• _What this task involves_: Without the pictures, output all of the data exactly.

:: Stored data ::

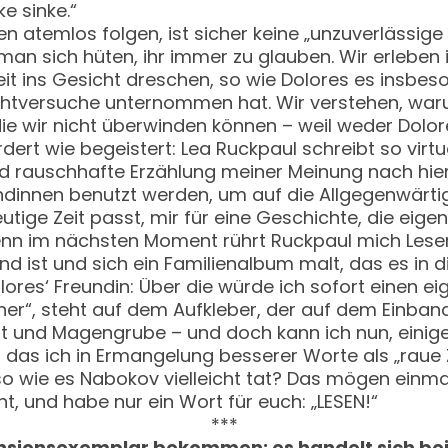
e sinke.“
 atemlos folgen, ist sicher keine „unzuverlässige E
 sich hüten, ihr immer zu glauben. Wir erleben ih
ins Gesicht dreschen, so wie Dolores es insbesond
chtversuche unternommen hat. Wir verstehen, waru
die wir nicht überwinden können – weil weder Dolor
ert wie begeistert: Lea Ruckpaul schreibt so virtu
 rauschhafte Erzählung meiner Meinung nach hier
ndinnen benutzt werden, um auf die Allgegenwärti
utige Zeit passt, mir für eine Geschichte, die eigen
. Denn im nächsten Moment rührt Ruckpaul mich Le
d ist und sich ein Familienalbum malt, das es in 
lores‘ Freundin: Über die würde ich sofort einen 
cher“, steht auf dem Aufkleber, der auf dem Einban
icht und Magengrube – und doch kann ich nun, eini
 das ich in Ermangelung besserer Worte als „raue 
 so wie es Nabokov vielleicht tat? Das mögen einm
t, und habe nur ein Wort für euch: „LESEN!“
***
nsionsexemplar bekommen; es handelt sich bei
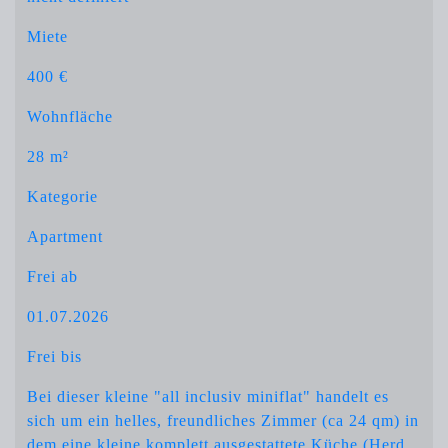
Miete
400 €
Wohnfläche
28 m²
Kategorie
Apartment
Frei ab
01.07.2026
Frei bis
Bei dieser kleine "all inclusiv miniflat" handelt es
sich um ein helles, freundliches Zimmer (ca 24 qm) in
dem eine kleine komplett ausgestattete Küche (Herd,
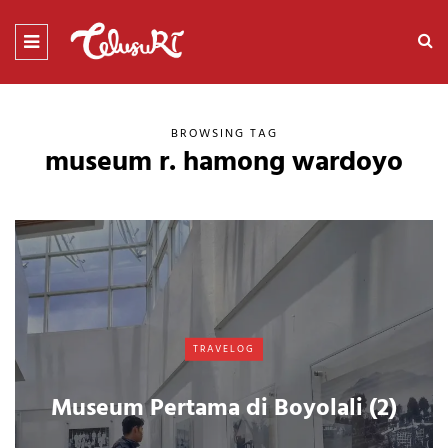
BROWSING TAG
museum r. hamong wardoyo
TRAVELOG
Museum Pertama di Boyolali (2)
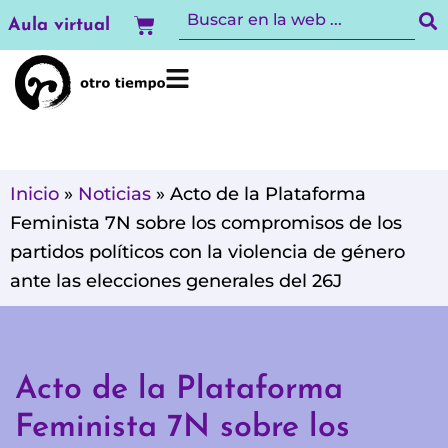
Ir
Carrito
Aula virtual
al
contenido
Inicio
»
Noticias
»
Acto de la Plataforma
Feminista 7N sobre los compromisos de los
partidos políticos con la violencia de género
ante las elecciones generales del 26J
Acto de la Plataforma
Feminista 7N sobre los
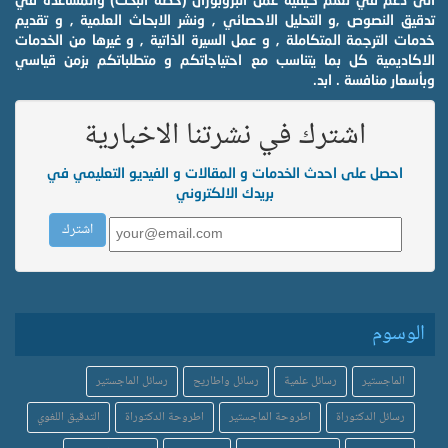
تدقيق النصوص ,و التحليل الاحصائي , ونشر الابحاث العلمية , و تقديم
خدمات الترجمة المتكاملة , و عمل السيرة الذاتية , و غيرها من الخدمات
الاكاديمية كل بما يتناسب مع احتياجاتكم و متطلباتكم بزمن قياسي
وبأسعار منافسة . ابد.
اشترك في نشرتنا الاخبارية
احصل على احدث الخدمات و المقالات و الفيديو التعليمي في
بريدك الالكتروني
الوسوم
الماجستير
رسائل علمية
رسائل واطاريح
رسائل الماجستير
رسائل الدكتوراة
اطروحة الماجستير
اطروحة الدكتوراة
التدقيق اللغوي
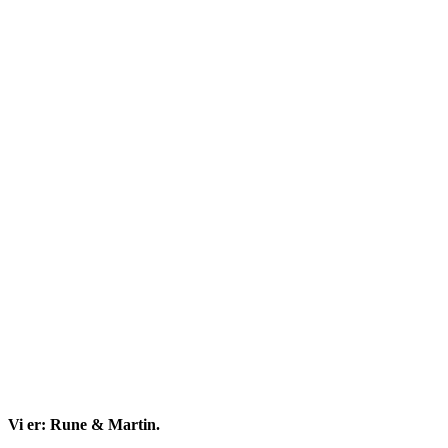
Side
meny
Vi er: Rune & Martin.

:::

• _Completed task_:
e sinke.“
 atemlos folgen, ist sicher keine „unzuverlässige E
 sich hüten, ihr immer zu glauben. Wir erleben ih
ins Gesicht dreschen, so wie Dolores es insbesond
chtversuche unternommen hat. Wir verstehen, waru
die wir nicht überwinden können – weil weder Dolor
ert wie begeistert: Lea Ruckpaul schreibt so virtu
 rauschhafte Erzählung meiner Meinung nach hier
ndinnen benutzt werden, um auf die Allgegenwärti
utige Zeit passt, mir für eine Geschichte, die eigen
. Denn im nächsten Moment rührt Ruckpaul mich Le
d ist und sich ein Familienalbum malt, das es in 
lores‘ Freundin: Über die würde ich sofort einen 
cher“, steht auf dem Aufkleber, der auf dem Einban
icht und Magengrube – und doch kann ich nun, eini
 das ich in Ermangelung besserer Worte als „raue 
 so wie es Nabokov vielleicht tat? Das mögen einm
t, und habe nur ein Wort für euch: „LESEN!“
***
nsionsexemplar bekommen; es handelt sich bei
Miete
400 €
Wohnfläche
28 m²
Kategorie
Apartment
Frei ab
01.07.2026
Frei bis
Bei dieser kleine "all inclusiv miniflat" handelt es
sich um ein helles, freundliches Zimmer (ca 24 qm) in
dem eine kleine komplett ausgestattete Küche (Herd,
BROWSING TAG
museum r. hamong wardoyo
TRAVELOG
Museum Pertama di Boyolali (2)
Ir
Carrito
Aula virtual
al
contenido
Inicio
»
Noticias
»
Acto de la Plataforma
Feminista 7N sobre los compromisos de los
partidos políticos con la violencia de género
ante las elecciones generales del 26J
Acto de la Plataforma
Feminista 7N sobre los
تدقيق النصوص ,و التحليل الاحصائي , ونشر الابحاث العلمية , و تقديم
خدمات الترجمة المتكاملة , و عمل السيرة الذاتية , و غيرها من الخدمات
الاكاديمية كل بما يتناسب مع احتياجاتكم و متطلباتكم بزمن قياسي
وبأسعار منافسة . ابد.
اشترك في نشرتنا الاخبارية
احصل على احدث الخدمات و المقالات و الفيديو التعليمي في
بريدك الالكتروني
الوسوم
الماجستير
رسائل علمية
رسائل واطاريح
رسائل الماجستير
رسائل الدكتوراة
اطروحة الماجستير
اطروحة الدكتوراة
التدقيق اللغوي
Side
meny
Vi er: Rune & Martin.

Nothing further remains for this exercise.